# My Lab & my foster



## Guest (Feb 6, 2009)

Here's Gunther being the gracious Host, sharing his favorite couch with my current foster dog, LuLu. LuLu is a black lab mix and has been with me since January 17 and is going to her forever home tomorrow (Feb. 7). Gunther is 82 pounds while LuLu is 35 pounds.


----------



## TippysMom (Oct 3, 2008)

That's so awesome! I'm glad Lulu got a forever home! :tongue: It's also nice that Gunther is a gentleman with your foster - our Mac decided he didn't want to have fuzzy foster kids here for a while....so we can't do that right now. :frown:


----------



## Lovemymunchkins (Feb 3, 2009)

What a great picture! I think it is great that you foster dogs. It's such a needed thing and sometimes it is not an easy job and my hat goes off to you for it...

I'm so glad Lulu found a forever home, I'm sure it's going to be hard for you to see her go though....

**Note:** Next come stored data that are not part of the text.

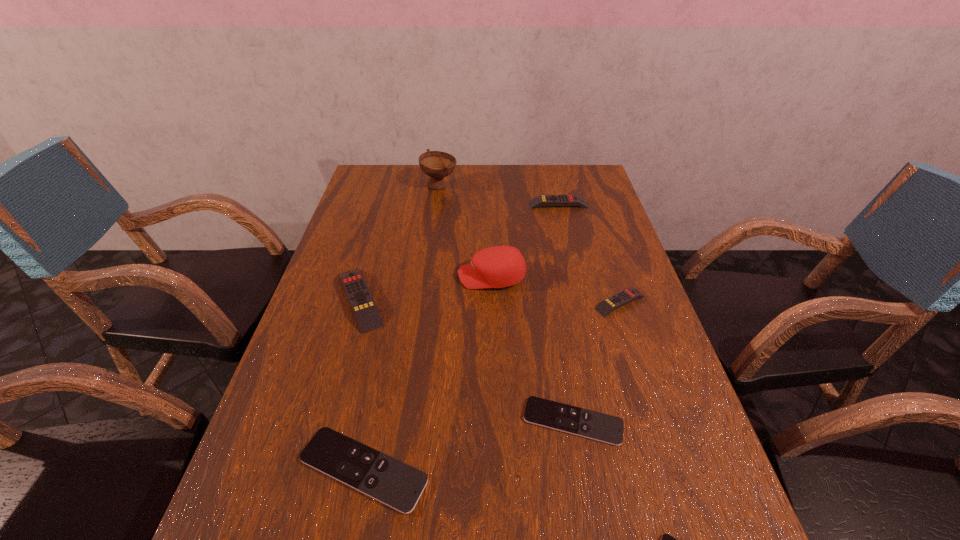 Identify the location of the farthest object. Image resolution: width=960 pixels, height=540 pixels. (436, 164).

The image size is (960, 540). Find the location of `the tallest object`. the tallest object is located at coordinates (436, 164).

I want to click on the second tallest object, so click(x=501, y=266).

Find the location of `red cap`. red cap is located at coordinates (501, 266).

Where is `the biggest yellow remote control`? This screenshot has height=540, width=960. the biggest yellow remote control is located at coordinates (360, 298).

Where is `the sixth shortest object`? the sixth shortest object is located at coordinates (360, 298).

Where is `the second farthest object`? The image size is (960, 540). the second farthest object is located at coordinates (x=542, y=200).

This screenshot has width=960, height=540. Identify the location of the farthest remote control. (542, 200).

The image size is (960, 540). Find the location of `the fifth tallest object`. the fifth tallest object is located at coordinates (622, 298).

This screenshot has height=540, width=960. Identify the location of the smallest yellow remote control. (622, 298). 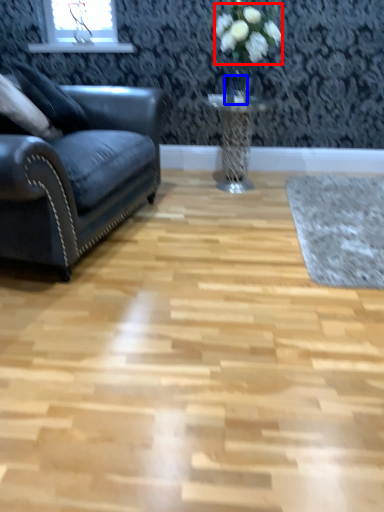 Question: Which point is further to the camera, flower (highlighted by a red box) or glass vase (highlighted by a blue box)?

Choices:
 (A) flower
 (B) glass vase

Answer: (B) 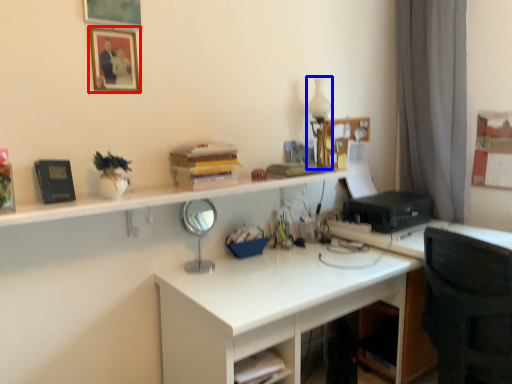 Question: Which object appears closest to the camera in this image, picture frame (highlighted by a red box) or table lamp (highlighted by a blue box)?

Choices:
 (A) picture frame
 (B) table lamp

Answer: (A) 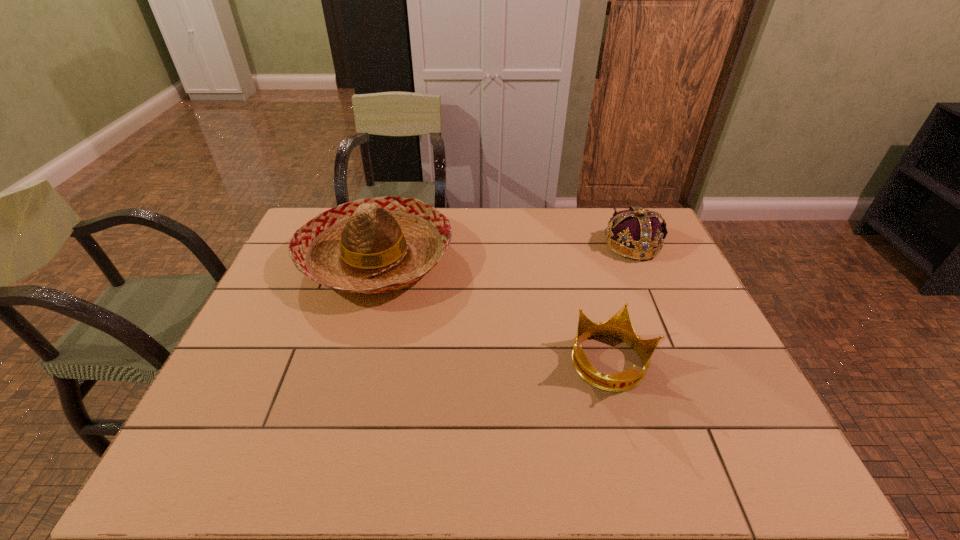 This screenshot has height=540, width=960. I want to click on object identified as the second closest to the tallest object, so (641, 236).

Identify which object is the closest to the nearest object. Please provide its 2D coordinates. Your answer should be formatted as a tuple, i.e. [(x, y)], where the tuple contains the x and y coordinates of a point satisfying the conditions above.

[(641, 236)]

The image size is (960, 540). I want to click on free space in the image that satisfies the following two spatial constraints: 1. on the front side of the leftmost object; 2. on the right side of the shorter crown, so click(x=347, y=363).

The image size is (960, 540). Find the location of `vacant space that satisfies the following two spatial constraints: 1. on the back side of the taller crown; 2. on the right side of the nearest object`. vacant space that satisfies the following two spatial constraints: 1. on the back side of the taller crown; 2. on the right side of the nearest object is located at coordinates (578, 245).

The height and width of the screenshot is (540, 960). Identify the location of vacant area in the image that satisfies the following two spatial constraints: 1. on the front side of the nearest object; 2. on the left side of the leftmost object. (347, 363). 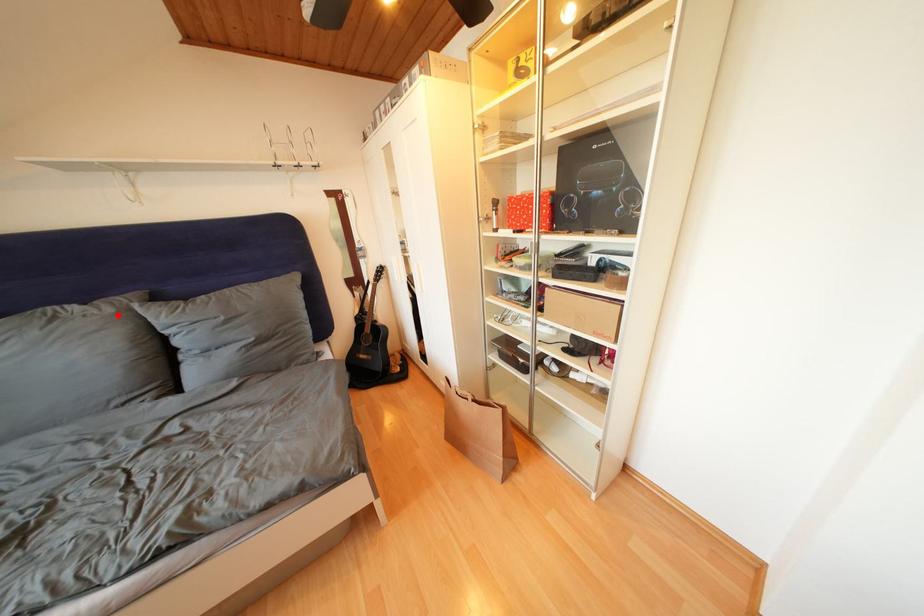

Wishing you both the best!


----------



## Guest (Feb 6, 2009)

LuLu is my 24th foster dog. I expect to get another small female black lab mix on the 14th of february. I do miss them when they go. I keep in touch with alot of families that have adopted my fosters.


----------



## ChattyCathy (Nov 22, 2008)

What a great picture. I love the name Lulu... one of my cat's names is Lulu. What beautiful animals labs are! I had a chocolate lab awhile back and she was the best animal we ever had!!!!!! I want another one but we have enough animals for now. It's great that you fost. I give you a lot of credit!!!!


----------



## Guest (Apr 21, 2009)

Once again, Gunther shares the couch with our current boarder (and previous foster) Rosey. :smile:


----------



## pinkcircles (Jan 21, 2009)

how nice hope he's found a nice home.


----------



## Guest (Jun 13, 2009)

Yes Rosey found a great home.


----------



## jeffitup (Feb 20, 2009)

Awesome!
Lulu is another of the lucky ones-great name-(motherinlaws black mix is also named Lulu after her own daughter).
Gunther is fortunate be in such a loving home.
We've recieved 3 rescue Irish Setter litermates who were previously serverely malnutritioned & weak-real sad. They have quite a road of recovery ahead & are doing much better now & will soon be going to new homes.
For all those you've helped-thank you for your dedication & love for your fosters!
:smile:


----------



## Guest (Jul 4, 2009)

Rosey is back here with me again this weekend while her family is on vacation. She made herself right at home - it was as if she had never left.


----------